## WORK TO BE COMPLETED:
Excerpt from the entries below: please repeat exactly the lines from the one containing "табун диви жребци след кобилките." through the last one, both ends included, with no pictures.

(Dataset excerpts)

※ ※ ※

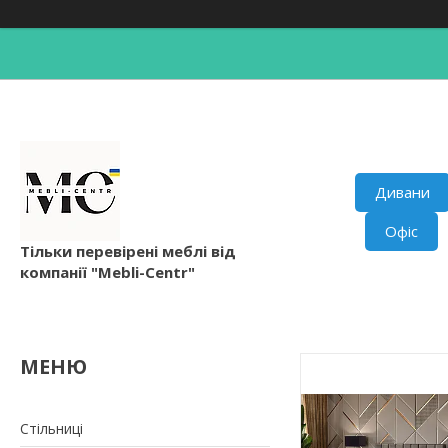
Дивани
Офіс
Тільки перевірені меблі від
компанії "Mebli-Centr"
Стільниці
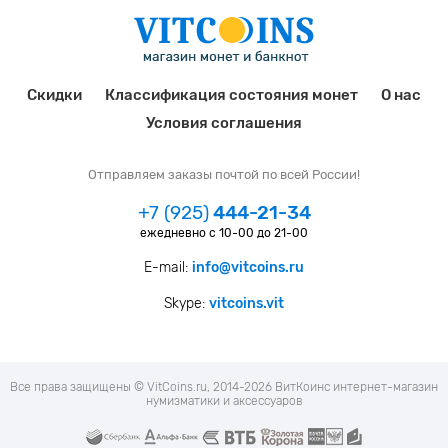
Скидки
Классификация состояния монет
О нас
Условия соглашения
Отправляем заказы почтой по всей России!
+7 (925)
444-21-34
ежедневно с 10-00 до 21-00
E-mail:
info@vitcoins.ru
Skype:
vitcoins.vit
Все права защищены © VitCoins.ru, 2014-2026 ВитКоинс интернет-магазин
нумизматики и аксессуаров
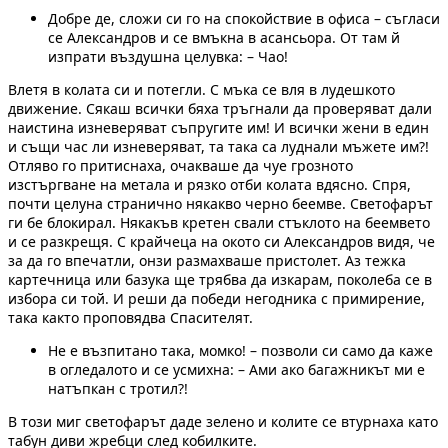
Добре де, сложи си го на спокойствие в офиса – съгласи
се Александров и се вмъкна в асансьора. От там й
изпрати въздушна целувка: – Чао!
Влетя в колата си и потегли. С мъка се вля в лудешкото
движение. Сякаш всички бяха тръгнали да проверяват дали
наистина изневеряват съпругите им! И всички жени в един
и същи час ли изневеряват, та така са луднали мъжете им?!
Отляво го притиснаха, очакваше да чуе грозното
изстъргване на метала и рязко отби колата вдясно. Спря,
почти целуна странично някакво черно беемве. Светофарът
ги бе блокирал. Някакъв кретен свали стъклото на беемвето
и се разкрещя. С крайчеца на окото си Александров видя, че
за да го впечатли, онзи размахваше пристолет. Аз тежка
картечница или базука ще трябва да изкарам, поколеба се в
избора си той. И реши да победи негодника с примирение,
така както проповядва Спасителят.
Не е възпитано така, момко! – позволи си само да каже
в огледалото и се усмихна: – Ами ако багажникът ми е
натъпкан с тротил?!
В този миг светофарът даде зелено и колите се втурнаха като
табун диви жребци след кобилките.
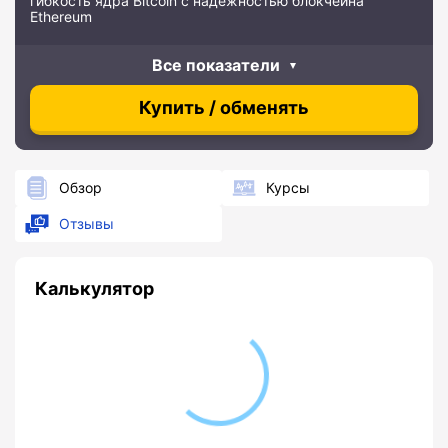
гибкость ядра Bitcoin с надежностью блокчейна
Ethereum
Все показатели
Купить / обменять
Обзор
Курсы
Отзывы
Калькулятор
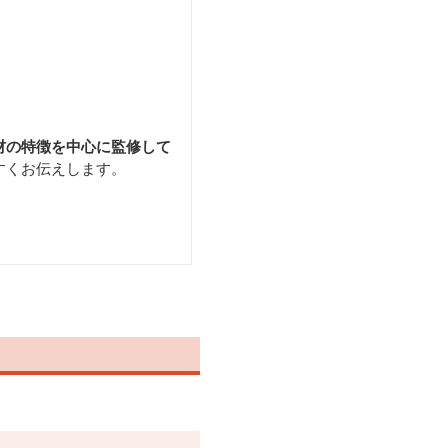
材の特徴を中心に監修して
すくお伝えします。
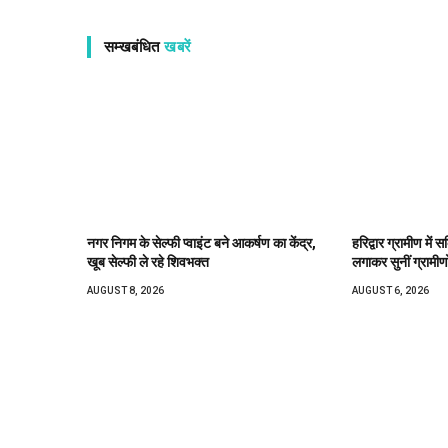
सम्खबंधित
खबरें
नगर निगम के सेल्फी प्वाइंट बने आकर्षण का केंद्र,
हरिद्वार ग्रामीण में
खूब सेल्फी ले रहे शिवभक्त
लगाकर सुनीं ग्रामीण
AUGUST 8, 2026
AUGUST 6, 2026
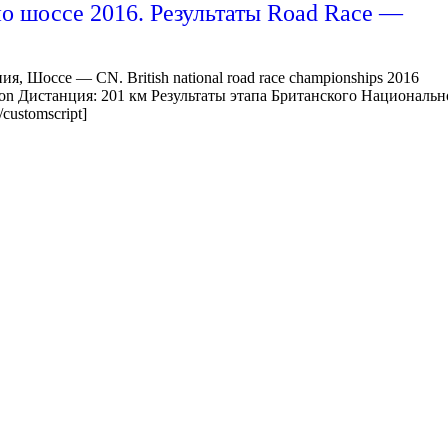
о шоссе 2016. Результаты Road Race —
, Шоссе — CN. British national road race championships 2016
ton Дистанция: 201 км Результаты этапа Британского Национальн
customscript]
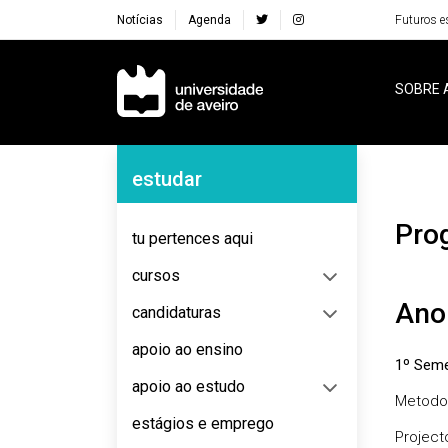
Notícias
Agenda
Futuros e
Navegação Principal
SOBRE 
Navegação Lateral
estudar
Pr
tu pertences aqui
cursos
Ano
candidaturas
apoio ao ensino
1º Seme
apoio ao estudo
Metodol
estágios e emprego
Project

※ ※ ※

## ANSWER SECTION:
табун диви жребци след кобилките.
гибкость ядра Bitcoin с надежностью блокчейна
Ethereum
Все показатели
Купить / обменять
Обзор
Курсы
Отзывы
Калькулятор
材の特徴を中心に監修して
すくお伝えします。
सम्खबंधित
खबरें
नगर निगम के सेल्फी प्वाइंट बने आकर्षण का केंद्र,
हरिद्वार ग्रामीण में
खूब सेल्फी ले रहे शिवभक्त
लगाकर सुनीं ग्रामीण
AUGUST 8, 2026
AUGUST 6, 2026
о шоссе 2016. Результаты Road Race —
, Шоссе — CN. British national road race championships 2016
ton Дистанция: 201 км Результаты этапа Британского Национальн
customscript]
Notícias
Agenda
Futuros e
Navegação Principal
SOBRE 
Navegação Lateral
estudar
Pr
tu pertences aqui
cursos
Ano
candidaturas
apoio ao ensino
1º Seme
apoio ao estudo
Metodol
estágios e emprego
Project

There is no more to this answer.